* WHAT YOU HAVE TO DO
Exactly as they appear, print the line with "വർഗ്ഗീസ് മാത്യു, ഏബ്രഹാം ജോർജ്, ബിബിൻ" and each line after it through the end of the entries below; leave out pictures.

= = = =

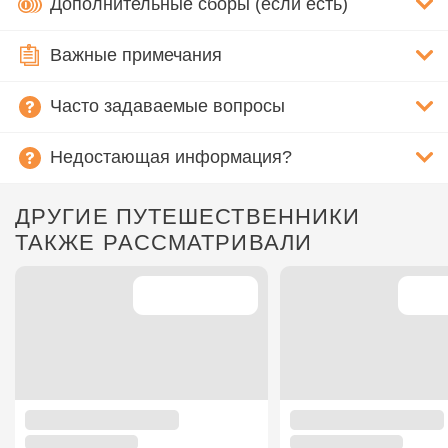
Дополнительные сборы (если есть)
Важные примечания
Часто задаваемые вопросы
Недостающая информация?
ДРУГИЕ ПУТЕШЕСТВЕННИКИ
ТАКЖЕ РАССМАТРИВАЛИ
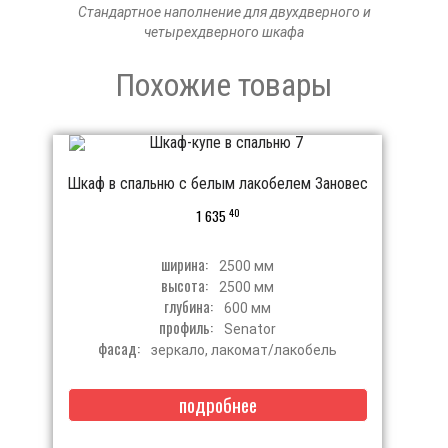
Стандартное наполнение для двухдверного и
четырехдверного шкафа
Похожие товары
Шкаф в спальню с белым лакобелем Зановес
40
1 635
ширина:
2500 мм
высота:
2500 мм
глубина:
600 мм
профиль:
Senator
фасад:
зеркало, лакомат/лакобель
подробнее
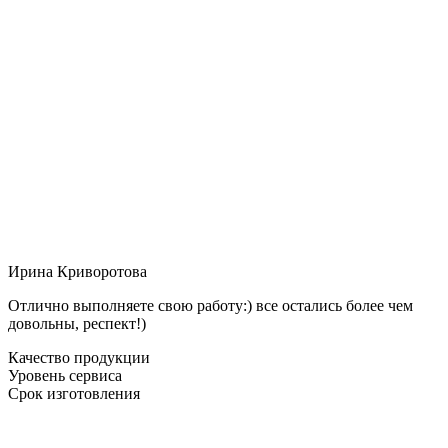
Ирина Криворотова
Отлично выполняете свою работу:) все остались более чем
довольны, респект!)
Качество продукции
Уровень сервиса
Срок изготовления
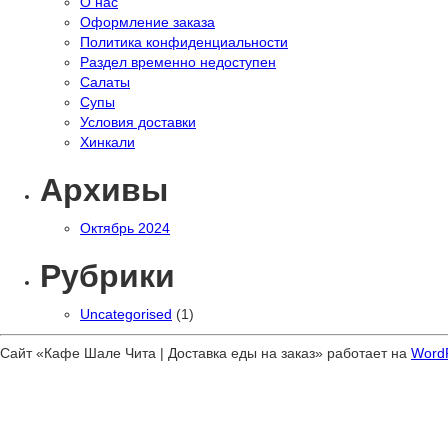
О нас
Оформление заказа
Политика конфиденциальности
Раздел временно недоступен
Салаты
Супы
Условия доставки
Хинкали
Архивы
Октябрь 2024
Рубрики
Uncategorised
(1)
Сайт «Кафе Шале Чита | Доставка еды на заказ» работает на
Word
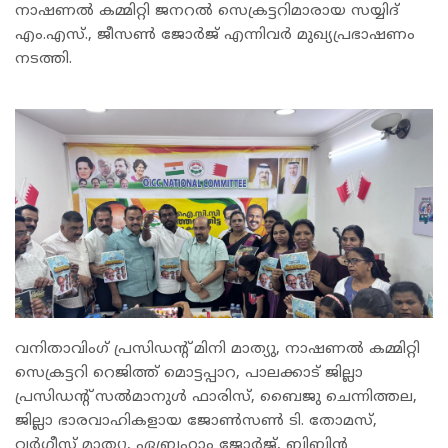
നാഷണൽ കമ്മിറ്റി ജനറൽ സെക്രട്ടറിമാരായ സയ്യിദ്
എം.എസ്., ജീസൺ ജോർജ് എന്നിവർ മുഖ്യപ്രഭാഷണം
നടത്തി.
വനിതാവിംഗ് പ്രസിഡന്റ് മിനി മാത്യു, നാഷണൽ കമ്മിറ്റി
സെക്രട്ടറി റെജിത്ത് മൊട്ടപ്പാറ, പാലക്കാട് ജില്ലാ
പ്രസിഡന്റ് സൽമാനുൾ ഫാരിസ്, ബൈജു ചെന്നിത്തല,
ജില്ലാ ഭാരവാഹികളായ ജോൺസൺ ടി. തോമസ്,
വർഗ്ഗീസ് മാത്യു, ഏബ്രഹാം ജോർജ്, ബിബിൻ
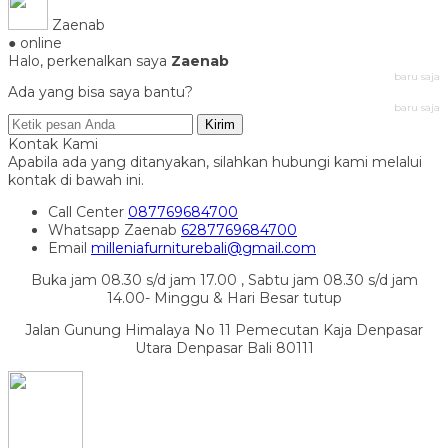
Zaenab
● online
Halo, perkenalkan saya
Zaenab
baru saja
Ada yang bisa saya bantu?
baru saja
Kirim
Kontak Kami
Apabila ada yang ditanyakan, silahkan hubungi kami melalui
kontak di bawah ini.
Call Center
087769684700
Whatsapp
Zaenab
6287769684700
Email
milleniafurniturebali@gmail.com
Buka jam 08.30 s/d jam 17.00 , Sabtu jam 08.30 s/d jam
14.00- Minggu & Hari Besar tutup
Jalan Gunung Himalaya No 11 Pemecutan Kaja Denpasar
Utara Denpasar Bali 80111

= = = =

* RESPONSE TO THIS EXERCISE
വർഗ്ഗീസ് മാത്യു, ഏബ്രഹാം ജോർജ്, ബിബിൻ
Zaenab
● online
Halo, perkenalkan saya
Zaenab
baru saja
Ada yang bisa saya bantu?
baru saja
Kirim
Kontak Kami
Apabila ada yang ditanyakan, silahkan hubungi kami melalui
kontak di bawah ini.
Call Center
087769684700
Whatsapp
Zaenab
6287769684700
Email
milleniafurniturebali@gmail.com
Buka jam 08.30 s/d jam 17.00 , Sabtu jam 08.30 s/d jam
14.00- Minggu & Hari Besar tutup
Jalan Gunung Himalaya No 11 Pemecutan Kaja Denpasar
Utara Denpasar Bali 80111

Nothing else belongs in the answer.